**EXERCISE AIM:**
Would you write out all of the records that follow, exactly as they stand?

====

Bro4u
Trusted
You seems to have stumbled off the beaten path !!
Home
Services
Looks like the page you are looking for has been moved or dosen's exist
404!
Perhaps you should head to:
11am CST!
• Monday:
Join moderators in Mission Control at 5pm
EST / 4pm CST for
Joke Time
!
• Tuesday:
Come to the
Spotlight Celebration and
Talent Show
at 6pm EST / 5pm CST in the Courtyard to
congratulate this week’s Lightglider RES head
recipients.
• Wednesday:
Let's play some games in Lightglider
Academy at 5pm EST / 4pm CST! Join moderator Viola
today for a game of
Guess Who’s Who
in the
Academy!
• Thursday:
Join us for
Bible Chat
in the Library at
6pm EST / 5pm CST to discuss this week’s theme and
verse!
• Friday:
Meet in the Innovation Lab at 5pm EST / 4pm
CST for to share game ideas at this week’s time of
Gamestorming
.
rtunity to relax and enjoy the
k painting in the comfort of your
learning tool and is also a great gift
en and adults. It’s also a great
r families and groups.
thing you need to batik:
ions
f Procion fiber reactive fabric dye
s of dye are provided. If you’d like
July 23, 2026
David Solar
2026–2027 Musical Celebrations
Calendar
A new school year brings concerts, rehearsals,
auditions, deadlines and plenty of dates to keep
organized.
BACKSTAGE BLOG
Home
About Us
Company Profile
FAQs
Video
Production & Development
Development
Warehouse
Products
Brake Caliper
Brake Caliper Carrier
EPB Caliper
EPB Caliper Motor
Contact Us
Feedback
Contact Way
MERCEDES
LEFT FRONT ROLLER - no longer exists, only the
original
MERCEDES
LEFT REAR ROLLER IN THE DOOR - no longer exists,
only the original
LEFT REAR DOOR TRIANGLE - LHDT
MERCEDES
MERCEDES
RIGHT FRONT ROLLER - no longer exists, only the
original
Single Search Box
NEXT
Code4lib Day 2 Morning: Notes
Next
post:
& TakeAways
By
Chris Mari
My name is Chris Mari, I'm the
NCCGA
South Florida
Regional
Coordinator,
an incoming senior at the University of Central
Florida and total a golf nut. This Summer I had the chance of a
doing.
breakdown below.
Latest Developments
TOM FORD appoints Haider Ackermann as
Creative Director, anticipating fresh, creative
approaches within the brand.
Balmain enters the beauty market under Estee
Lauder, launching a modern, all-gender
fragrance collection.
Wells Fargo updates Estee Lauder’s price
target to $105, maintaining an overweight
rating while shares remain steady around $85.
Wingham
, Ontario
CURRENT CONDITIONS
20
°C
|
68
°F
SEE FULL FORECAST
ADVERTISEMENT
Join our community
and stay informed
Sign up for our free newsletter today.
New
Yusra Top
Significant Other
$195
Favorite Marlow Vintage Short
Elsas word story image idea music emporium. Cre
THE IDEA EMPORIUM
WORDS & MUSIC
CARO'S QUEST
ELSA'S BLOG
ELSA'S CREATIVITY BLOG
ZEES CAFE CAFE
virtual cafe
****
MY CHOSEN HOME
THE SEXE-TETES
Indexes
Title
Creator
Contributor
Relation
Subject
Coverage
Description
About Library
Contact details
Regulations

====

**RESPONSE FOR THIS EXERCISE:**
Bro4u
Trusted
You seems to have stumbled off the beaten path !!
Home
Services
Looks like the page you are looking for has been moved or dosen's exist
404!
Perhaps you should head to:
11am CST!
• Monday:
Join moderators in Mission Control at 5pm
EST / 4pm CST for
Joke Time
!
• Tuesday:
Come to the
Spotlight Celebration and
Talent Show
at 6pm EST / 5pm CST in the Courtyard to
congratulate this week’s Lightglider RES head
recipients.
• Wednesday:
Let's play some games in Lightglider
Academy at 5pm EST / 4pm CST! Join moderator Viola
today for a game of
Guess Who’s Who
in the
Academy!
• Thursday:
Join us for
Bible Chat
in the Library at
6pm EST / 5pm CST to discuss this week’s theme and
verse!
• Friday:
Meet in the Innovation Lab at 5pm EST / 4pm
CST for to share game ideas at this week’s time of
Gamestorming
.
rtunity to relax and enjoy the
k painting in the comfort of your
learning tool and is also a great gift
en and adults. It’s also a great
r families and groups.
thing you need to batik:
ions
f Procion fiber reactive fabric dye
s of dye are provided. If you’d like
July 23, 2026
David Solar
2026–2027 Musical Celebrations
Calendar
A new school year brings concerts, rehearsals,
auditions, deadlines and plenty of dates to keep
organized.
BACKSTAGE BLOG
Home
About Us
Company Profile
FAQs
Video
Production & Development
Development
Warehouse
Products
Brake Caliper
Brake Caliper Carrier
EPB Caliper
EPB Caliper Motor
Contact Us
Feedback
Contact Way
MERCEDES
LEFT FRONT ROLLER - no longer exists, only the
original
MERCEDES
LEFT REAR ROLLER IN THE DOOR - no longer exists,
only the original
LEFT REAR DOOR TRIANGLE - LHDT
MERCEDES
MERCEDES
RIGHT FRONT ROLLER - no longer exists, only the
original
Single Search Box
NEXT
Code4lib Day 2 Morning: Notes
Next
post:
& TakeAways
By
Chris Mari
My name is Chris Mari, I'm the
NCCGA
South Florida
Regional
Coordinator,
an incoming senior at the University of Central
Florida and total a golf nut. This Summer I had the chance of a
doing.
breakdown below.
Latest Developments
TOM FORD appoints Haider Ackermann as
Creative Director, anticipating fresh, creative
approaches within the brand.
Balmain enters the beauty market under Estee
Lauder, launching a modern, all-gender
fragrance collection.
Wells Fargo updates Estee Lauder’s price
target to $105, maintaining an overweight
rating while shares remain steady around $85.
Wingham
, Ontario
CURRENT CONDITIONS
20
°C
|
68
°F
SEE FULL FORECAST
ADVERTISEMENT
Join our community
and stay informed
Sign up for our free newsletter today.
New
Yusra Top
Significant Other
$195
Favorite Marlow Vintage Short
Elsas word story image idea music emporium. Cre
THE IDEA EMPORIUM
WORDS & MUSIC
CARO'S QUEST
ELSA'S BLOG
ELSA'S CREATIVITY BLOG
ZEES CAFE CAFE
virtual cafe
****
MY CHOSEN HOME
THE SEXE-TETES
Indexes
Title
Creator
Contributor
Relation
Subject
Coverage
Description
About Library
Contact details
Regulations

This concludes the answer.